The 9.5-gram solid-gold tablet was one of a number that were buried in the foundations of a temple in the city of Ashur, now Qual’at Serouat, Iraq, about 150 miles north of Baghdad. It was placed there in the reign of the Assyrian King Tukulti-Ninurta I (1243-1207 BC) who expanded the Assyrian empire but was later killed by his son. In 1913 a team of German archeologists led by Walter Andrae unearthed it, and was allowed to take it along with other finds as "partage". In 1914 it was sent to Basra for transportation to Germany. But with the outbreak of World War I, the tablet did not reach Germany until 1926. It finally went on display at the Vorderasiatisches Museum in 1934, only to be put in storage five years later with the start of World War II. Then it went missing, apparently looted - like much else - by Soviet troops from the museum stores in the chaos of the advance of the Red Army into the heart of the collapsing Third Reich. At the end of the war in 1945, an inventory discovered that the tablet was missing.
Nearly 60 years later, in April 2003, the tablet was discovered among the possessions of Riven Flamenbaum, of Great Neck, N.Y., after his death at the age of 92. What seems to have happened was that the ancient Assyrian gold tablet had apparently been obtained from somebody (a Red Army soldier?) by the Polish civilian Flamenbaum in exchange for a few packs of black market cigarettes on the streets of post-war Berlin where he found himself after the War. In 1949, Flamenbaum emigrated to New York and began working at a Canal Street liquor store. It is not explained by what means the items were removed from Germany in terms of the legislation applicable to ownership of and exports of antiquities in 1949.

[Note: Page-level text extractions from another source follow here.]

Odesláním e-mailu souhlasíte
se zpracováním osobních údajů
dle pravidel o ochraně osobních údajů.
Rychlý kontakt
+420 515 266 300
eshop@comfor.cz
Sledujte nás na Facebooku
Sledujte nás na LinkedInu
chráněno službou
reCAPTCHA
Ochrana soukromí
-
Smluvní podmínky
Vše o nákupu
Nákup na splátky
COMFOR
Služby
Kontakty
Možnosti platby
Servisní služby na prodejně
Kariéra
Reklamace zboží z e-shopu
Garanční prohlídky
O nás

Within a few years, Flamenbaum had pawned the tablet, along with rare coins, (now where did they come from?) to purchase the liquor store, his attorney said. But he soon paid back the pawnbroker and reclaimed the coins and tablet. When Flamenbaum died at age 92 in 2003 in Great Neck, he left the tablet to his three children, Israel, Hannah and Helen in a 1971 will. Hannah Flamenbaum is an assistant New York attorney general.
Berlin Museum officials had all but forgotten the tablet existed and had neglected to place it on its lists of stolen artifacts, and it wasn't until Israel Flamenbaum contacted the museum in 2006 and notified the museum that his father's estate had the tablet that it decided to sue to recover it.
A New York court however decided the museum had waited too long to press its claim and the tablet (worth, it was said in the newspaper reports, an estimated $10 million) is rightfully the property of Flamenbaum's three adult children.
"It is certainly understandable how the family would feel entitled [to keep the artifact] and offended by the efforts of the German government," said John Farinacci, an attorney for the Flamenbaum's estate. "This was part of an immigrant's tale. It was one of the things he was able to get and put in his pocket to make a new life," he added. [footnote: Is the Berlin Vorderasiatisches Museum "the German government" and is it the same "German government" who had attacked Flamenbaum's native Poland in the War? And was it Hannah, Israel and Helen Flamenbaum who this German government had persecuted?]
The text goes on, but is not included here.